Whole Foods' expansion plans don't stop here. Since the first quarter, it has included eight stores in six new markets. It is of the assumption that its EVA-based methodology to site selection will empower it to succeed in diverse markets such as Jackson, Mississippi, and San Luis Obispo, California. Presently, these expansion moves will require capital investments and again put pressure on Whole Foods' earnings going ahead.
Going ahead, administration is optimistic about its prospects. Likewise, Whole Foods is anticipating itself as more than just a market. As indicated by administration, "We are a restaurant and chief brand with sales of $2.5 billion in ready foods and bread kitchen and $1.7 billion in exclusive brands in the last year."
Moreover, the organization is enhancing its customer experience by investing in technology, which will empower them to join with its customers. The organization anticipates that it will add share as the interest for fresh, solid sustenance rises.

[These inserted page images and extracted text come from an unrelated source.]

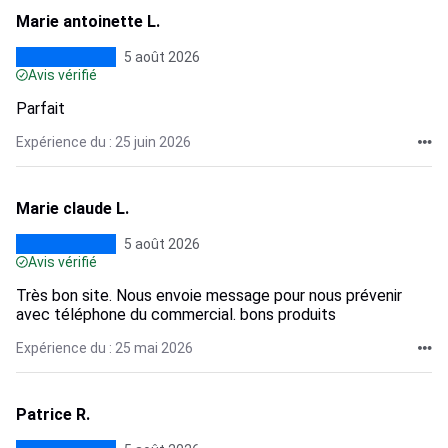
Marie antoinette L.
5 août 2026
Avis vérifié
Parfait
Expérience du : 25 juin 2026
Marie claude L.
5 août 2026
Avis vérifié
Très bon site. Nous envoie message pour nous prévenir
avec téléphone du commercial. bons produits
Expérience du : 25 mai 2026
Patrice R.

Plainly, administration remains optimistic about Whole Foods' prospects. Then again, it can't be denied that the organization is confronting stiff rivalry in the business. At the same time, its valuation isn't luring. As stated prior, Whole Foods is expensive in terms of last year's earnings, which can be said because its earnings are expected to develop at a CAGR of 13.5% through the following five years, underneath the industry normal. It also has a PEG proportion of 1.86, which again reflects that the stock is exaggerated. As such, it would be a decent thought for investors to stay far from Whole Foods, and in the event that they hold it in their portfolio, it is high time to think of exiting it.